Records contained in a dataset:
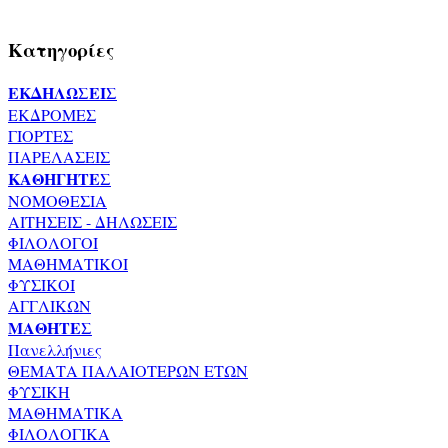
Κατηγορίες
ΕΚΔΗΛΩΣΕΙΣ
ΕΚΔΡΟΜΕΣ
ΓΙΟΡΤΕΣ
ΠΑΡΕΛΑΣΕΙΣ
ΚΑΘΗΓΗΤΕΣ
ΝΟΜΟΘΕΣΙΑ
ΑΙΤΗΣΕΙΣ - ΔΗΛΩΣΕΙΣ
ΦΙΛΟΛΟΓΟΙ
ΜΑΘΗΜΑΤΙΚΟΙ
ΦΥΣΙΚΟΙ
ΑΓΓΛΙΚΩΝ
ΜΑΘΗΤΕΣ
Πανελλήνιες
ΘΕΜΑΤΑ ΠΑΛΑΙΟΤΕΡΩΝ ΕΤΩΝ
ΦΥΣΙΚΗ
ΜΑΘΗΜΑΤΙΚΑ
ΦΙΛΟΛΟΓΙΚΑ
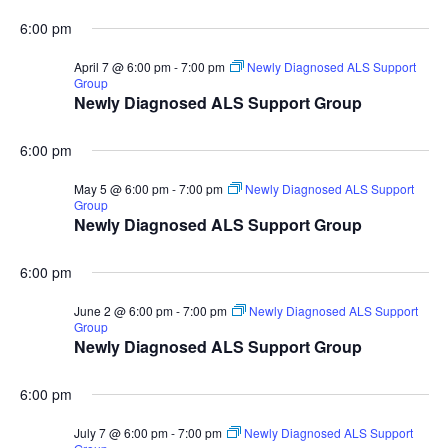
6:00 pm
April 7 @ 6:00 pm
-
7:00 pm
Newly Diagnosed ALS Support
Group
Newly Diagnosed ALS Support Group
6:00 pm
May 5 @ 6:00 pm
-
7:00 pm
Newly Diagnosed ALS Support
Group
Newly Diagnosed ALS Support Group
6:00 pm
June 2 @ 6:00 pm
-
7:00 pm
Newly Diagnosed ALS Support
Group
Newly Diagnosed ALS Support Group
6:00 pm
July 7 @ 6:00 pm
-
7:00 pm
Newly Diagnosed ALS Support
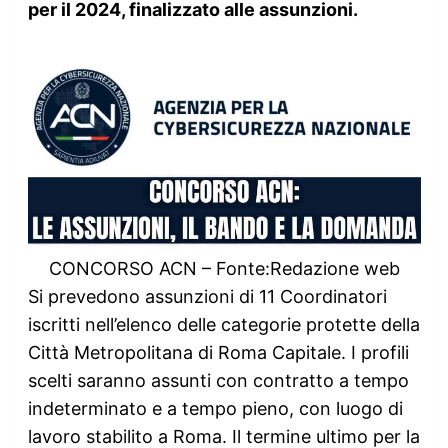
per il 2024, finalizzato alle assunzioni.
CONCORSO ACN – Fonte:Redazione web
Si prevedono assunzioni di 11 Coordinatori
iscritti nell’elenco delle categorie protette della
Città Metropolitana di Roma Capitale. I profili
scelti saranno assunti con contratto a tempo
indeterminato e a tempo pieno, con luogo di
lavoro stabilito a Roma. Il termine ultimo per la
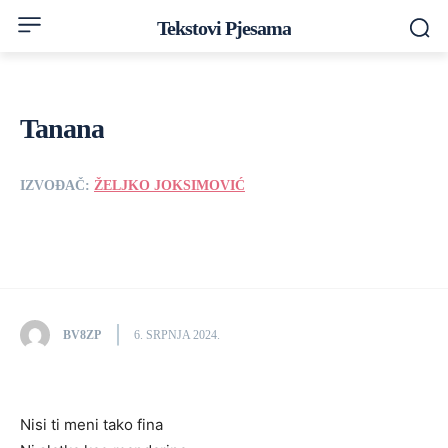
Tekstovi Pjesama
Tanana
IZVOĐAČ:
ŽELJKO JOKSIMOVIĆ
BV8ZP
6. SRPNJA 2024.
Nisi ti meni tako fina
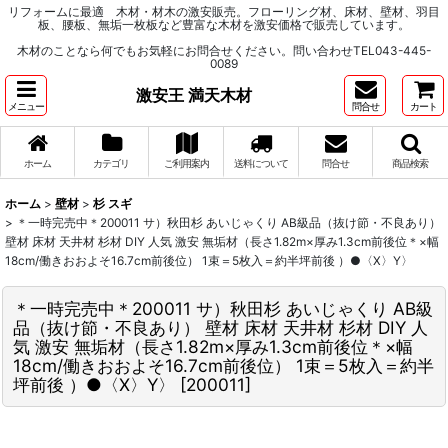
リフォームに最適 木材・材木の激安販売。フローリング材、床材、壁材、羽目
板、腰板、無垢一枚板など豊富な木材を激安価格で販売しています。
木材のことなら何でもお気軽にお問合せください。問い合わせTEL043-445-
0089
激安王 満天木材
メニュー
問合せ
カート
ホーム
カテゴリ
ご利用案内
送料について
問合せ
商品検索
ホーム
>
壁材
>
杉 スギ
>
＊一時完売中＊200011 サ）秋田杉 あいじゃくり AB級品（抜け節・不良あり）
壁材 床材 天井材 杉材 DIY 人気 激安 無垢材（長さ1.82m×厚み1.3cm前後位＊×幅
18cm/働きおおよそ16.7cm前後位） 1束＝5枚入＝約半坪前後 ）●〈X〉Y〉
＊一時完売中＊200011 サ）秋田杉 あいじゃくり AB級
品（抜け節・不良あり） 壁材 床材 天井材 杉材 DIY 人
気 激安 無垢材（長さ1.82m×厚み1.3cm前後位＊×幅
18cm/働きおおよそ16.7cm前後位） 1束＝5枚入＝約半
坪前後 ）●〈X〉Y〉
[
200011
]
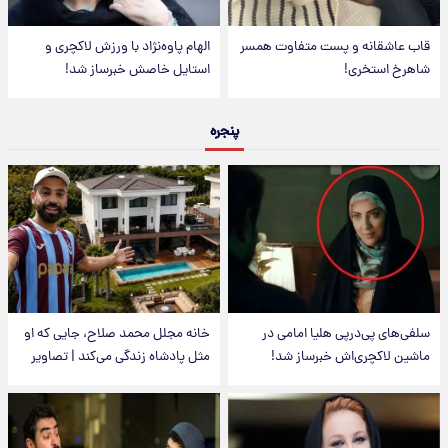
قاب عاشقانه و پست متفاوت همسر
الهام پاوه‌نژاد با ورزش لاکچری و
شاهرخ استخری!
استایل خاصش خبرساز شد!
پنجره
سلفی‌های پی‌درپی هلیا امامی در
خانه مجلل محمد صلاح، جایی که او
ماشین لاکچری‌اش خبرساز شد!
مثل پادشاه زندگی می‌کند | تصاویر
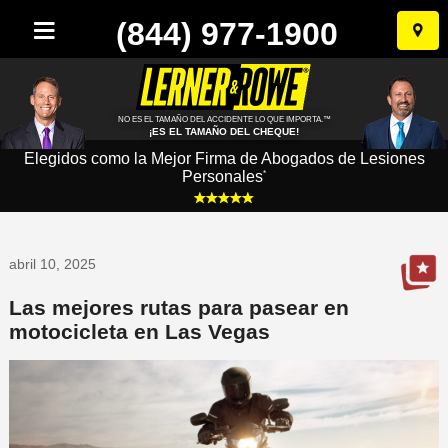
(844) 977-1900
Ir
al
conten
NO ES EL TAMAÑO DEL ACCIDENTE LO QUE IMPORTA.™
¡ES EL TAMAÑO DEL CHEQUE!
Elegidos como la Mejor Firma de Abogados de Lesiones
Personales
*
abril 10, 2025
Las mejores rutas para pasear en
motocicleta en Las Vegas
---
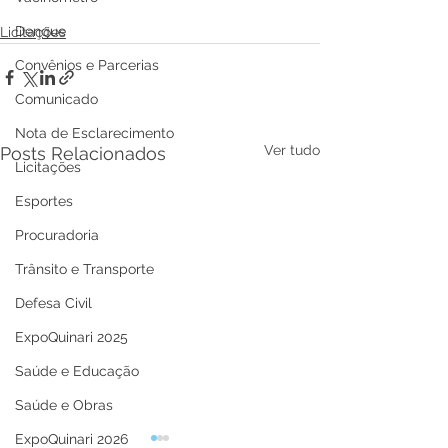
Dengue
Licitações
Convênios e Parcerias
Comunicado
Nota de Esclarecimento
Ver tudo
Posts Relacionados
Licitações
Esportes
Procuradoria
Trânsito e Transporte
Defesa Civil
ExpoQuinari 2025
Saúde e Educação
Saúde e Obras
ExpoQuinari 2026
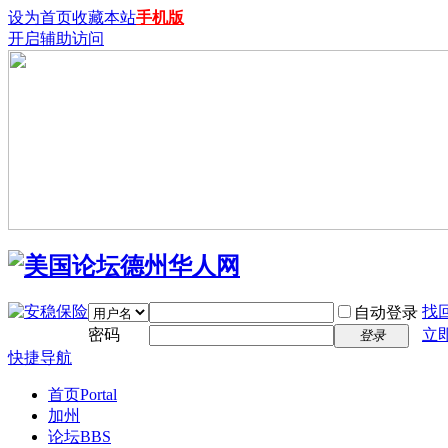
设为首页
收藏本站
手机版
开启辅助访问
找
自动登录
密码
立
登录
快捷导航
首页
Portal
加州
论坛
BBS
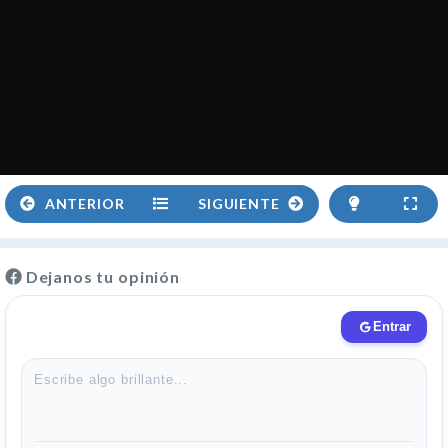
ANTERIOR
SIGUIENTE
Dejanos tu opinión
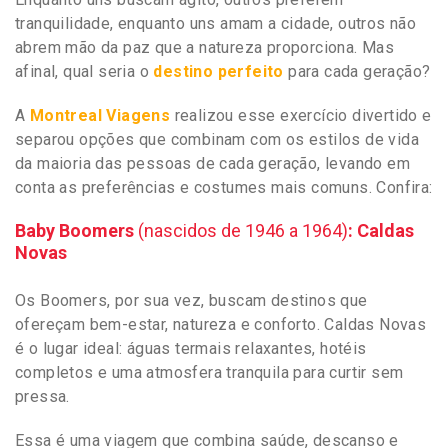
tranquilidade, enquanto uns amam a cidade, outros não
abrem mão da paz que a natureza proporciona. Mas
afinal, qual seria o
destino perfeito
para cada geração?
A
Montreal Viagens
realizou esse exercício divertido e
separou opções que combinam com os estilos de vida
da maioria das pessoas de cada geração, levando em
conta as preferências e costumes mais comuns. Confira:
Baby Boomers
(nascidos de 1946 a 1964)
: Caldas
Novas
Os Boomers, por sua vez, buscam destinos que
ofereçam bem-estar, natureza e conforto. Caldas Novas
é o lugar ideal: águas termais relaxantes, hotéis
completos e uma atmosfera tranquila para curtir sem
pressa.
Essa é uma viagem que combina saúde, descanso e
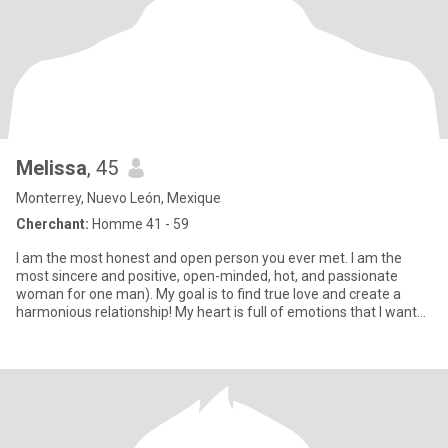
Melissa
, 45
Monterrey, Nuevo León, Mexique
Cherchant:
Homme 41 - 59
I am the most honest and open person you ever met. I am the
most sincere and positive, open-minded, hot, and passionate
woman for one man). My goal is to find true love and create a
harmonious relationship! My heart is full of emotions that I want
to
--
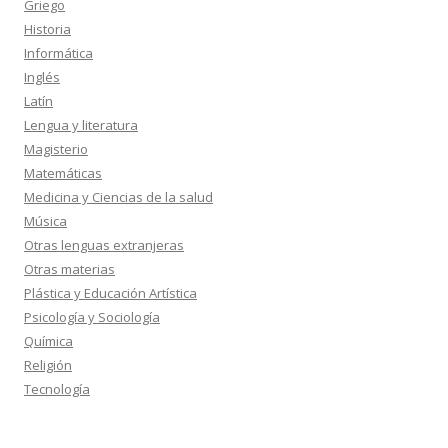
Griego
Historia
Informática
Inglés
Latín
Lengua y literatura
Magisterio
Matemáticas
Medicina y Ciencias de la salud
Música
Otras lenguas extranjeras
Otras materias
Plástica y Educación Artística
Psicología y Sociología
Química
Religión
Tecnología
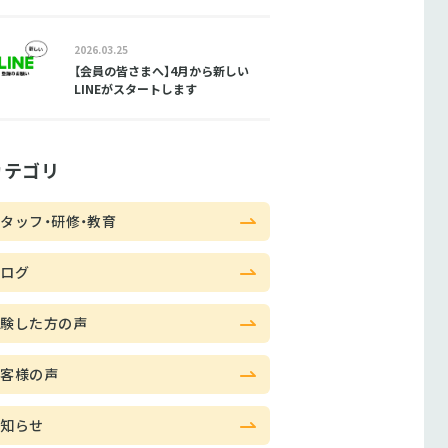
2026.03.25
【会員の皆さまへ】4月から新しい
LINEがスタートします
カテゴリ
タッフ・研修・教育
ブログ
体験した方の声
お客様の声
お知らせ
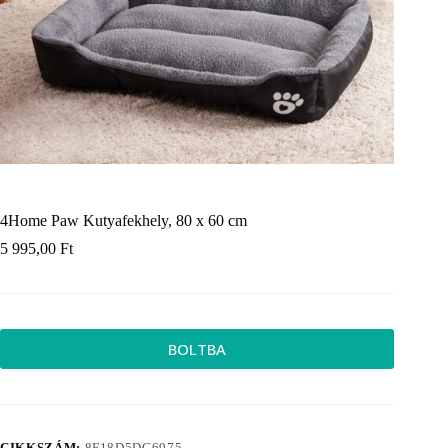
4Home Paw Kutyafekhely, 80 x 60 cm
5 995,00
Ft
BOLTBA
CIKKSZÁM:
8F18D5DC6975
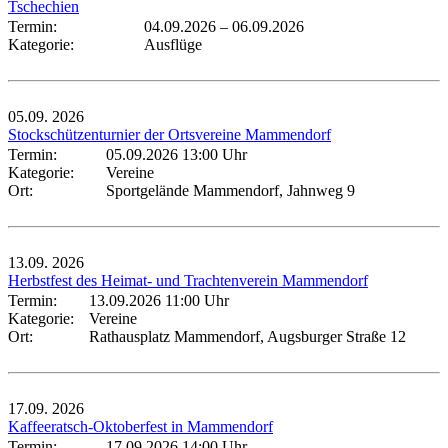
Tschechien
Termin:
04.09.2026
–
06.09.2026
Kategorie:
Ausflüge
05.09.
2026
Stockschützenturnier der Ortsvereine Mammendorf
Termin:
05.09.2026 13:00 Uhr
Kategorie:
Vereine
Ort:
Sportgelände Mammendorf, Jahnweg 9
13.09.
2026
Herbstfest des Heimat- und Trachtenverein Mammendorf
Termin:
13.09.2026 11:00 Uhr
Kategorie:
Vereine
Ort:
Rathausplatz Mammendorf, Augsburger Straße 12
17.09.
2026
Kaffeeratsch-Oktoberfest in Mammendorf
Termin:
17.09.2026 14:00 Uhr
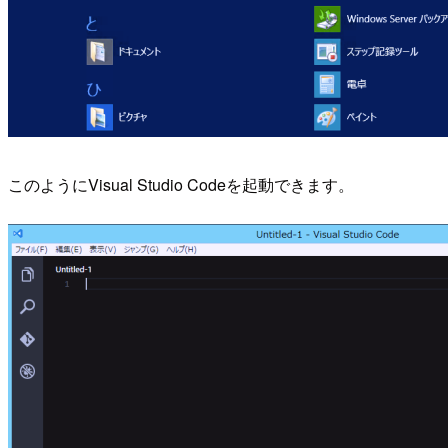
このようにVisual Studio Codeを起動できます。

Activity:
If a line in the entries holds the string "不良あり", it belongs in the tally; state the tally alone.

Reply:
2